Beltway Republicans Ignoring Their Mandate

by Jerry Shenk
 

The Washington Beltway wing of the Republican Party has been dismissing the party's conservative base for far too long. If Republicans nominate another "moderate" 2016 presidential candidate, they will lose again.

The GOP establishment rationalizes their favorites by thinking "Where else they gonna go?" in the apparent belief that, if Democrats nominate left-wing candidates, conservatives will vote for a plain vanilla "centrist" Republican.

But that assumes that there are real differences between the parties. In fact, today, there's only one party in Washington — a fusion of Republicans and Democrats all looking out for their own interests no matter who holds majorities.

In 2014, Republicans campaigned on blocking President Barack Obama's radical transformation of America. In return, voters gave them a congressional landslide and a clear mandate to stop executive-order illegal amnesty, repeal Obamacare, prioritize American security, and restore the national rule of law.

GOP congressional leadership took that strong mandate and stopped…exactly nothing — including excessive spending.

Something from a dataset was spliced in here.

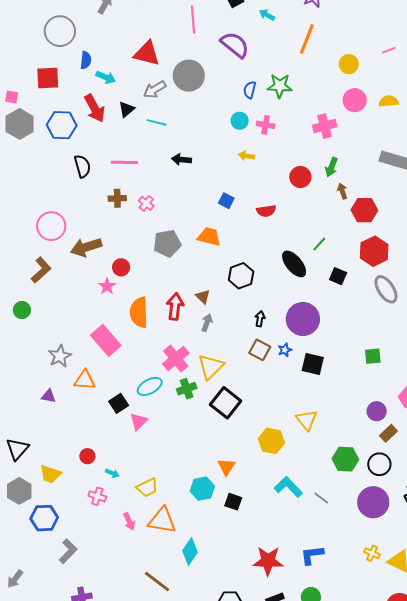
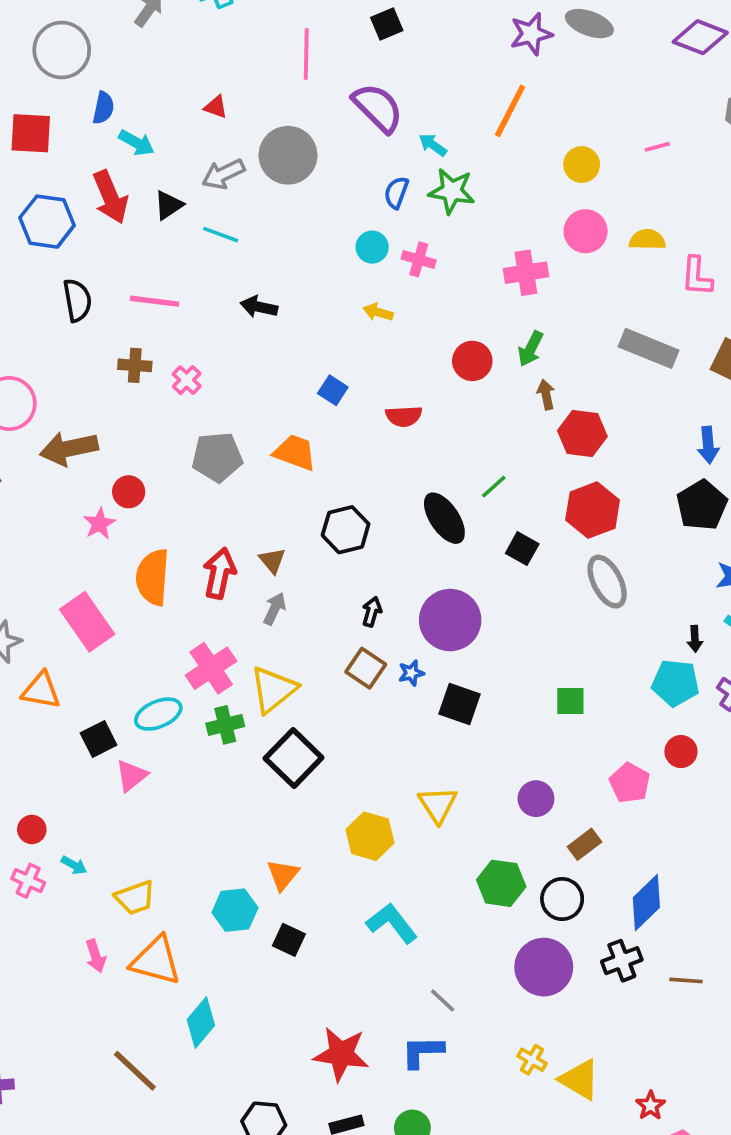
cyan arrow: (267, 15) -> (433, 145), moved
red triangle: (147, 53) -> (216, 107), size x0.5
purple circle: (377, 411) -> (536, 799), moved
pink cross: (97, 496) -> (28, 881), moved
gray line: (321, 498) -> (443, 1000), moved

Turning their backs on 2014 campaign promises and a clear electoral mandate, GOP congressional leadership chose Washington business as usual: They caved and funded amnesty, failed to pursue a principled bicameral vote to repeal Obamacare, and confirmed a new Attorney General having as radical a record as her predecessor.
Accordingly, recent polling data from the Pew Research Center reveals that Republican voters are unhappy with the GOP-led Congress.
Currently, only 41 percent of Republicans approve of congressional Republicans' performance -- a sharp decline in just four years, and far below 1995, when Pew reported: "78% approved of GOP leadership's policies and proposals."
The drop in approval is mostly among the GOP's conservative base: In February 54 percent approved of congressional leaders' job performance, today only 41 percent approve — and that number is falling.
House Speaker John Boehner and new Senate Majority Leader Mitch McConnell have been busy attempting to demonstrate that they can "govern" in the apparent belief that, if they successfully sell that conceit, a Republican will win the White House in 2016.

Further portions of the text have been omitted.